President Obama: You think that, wouldn’t you?
Steve Craft: No.
President Obama: Well, just look at this profile that CIA recently intercepted.[Cut to Steve Craft]
Steve Craft: Why was the CIA on tinder?[Cut to President Obama]
President Obama: That’s not important. But you see this profile? [Cut to a male tinder profile.] Seems like a nice normal hunk, right? But look at his interests. It says very clearly. That is, “D.T.J”. Down to Jahad. [Cut to President Obama] I mean, luckily we were able to track him down via LinkedIn.

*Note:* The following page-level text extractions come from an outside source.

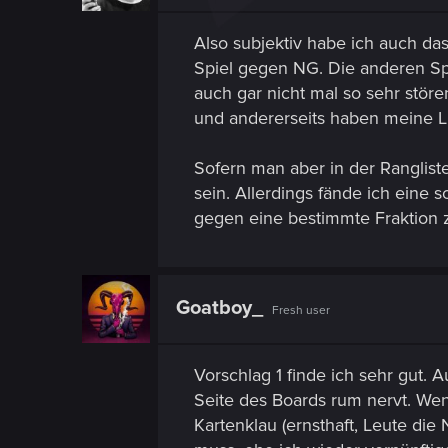
n
s
Also subjektiv habe ich auch das
:
Spiel gegen NG. Die anderen Sp
auch gar nicht mal so sehr stören
und andererseits haben meine L
Sofern man aber in der Ranglist
sein. Allerdings fände ich eine 
gegen eine bestimmte Fraktion z
Goatboy_
Fresh user
Vorschlag 1 finde ich sehr gut.
Seite des Boards rum nervt. Wen
Kartenklau (ernsthaft, Leute di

Which is, it turns out, a whole separate terrorist organization.
Steve Craft: That actually makes a lot of sense. Now, Mr. President, much has been made of the correlation you have assembled. But it sounds like America is burying the brunt of this campaign.[Cut to President Obama]
President Obama: Hey, Steve. That’s just how we roll. We roll slow and deliberately. Almost like we have no idea what we’re rolling to. Then someone pushes us and suddenly we’re rolling straight down hill into oncoming traffic.[Cut to Steve Craft]
Steve Craft: Finally, Mr. President, you made the point that ISIS and the Islamic faith are in no way connected. You still believe that?[Cut to President Obama]
President Obama: Actually, I’m beginning to think there is some connection. For example, did you know that the first I in ISIS stands for Islamic? I mean, who knew?[Cut to Steve Craft]
Steve Craft: Mr. President, some of what you’ve said tonight is a little worrysome. That combined with the recent security breaches of the White House–
President Obama: Steve, Steve, Steve. We had problems with our secret service. But I promise you, we’ve taken care of it.[A security walks to President Obama]
Security: Excuse me, Mr. President. There is a man with a sharp screwdriver to see you. We think that this might be time sensitive as he was running across the front lawn. You know what? I’ll just have him wait in the Oval Office.[Security walks away]
President Obama: Well, Steve, I should probably go take care of that, right? But it was nice talking to you. And live from New York, it’s Saturday Night!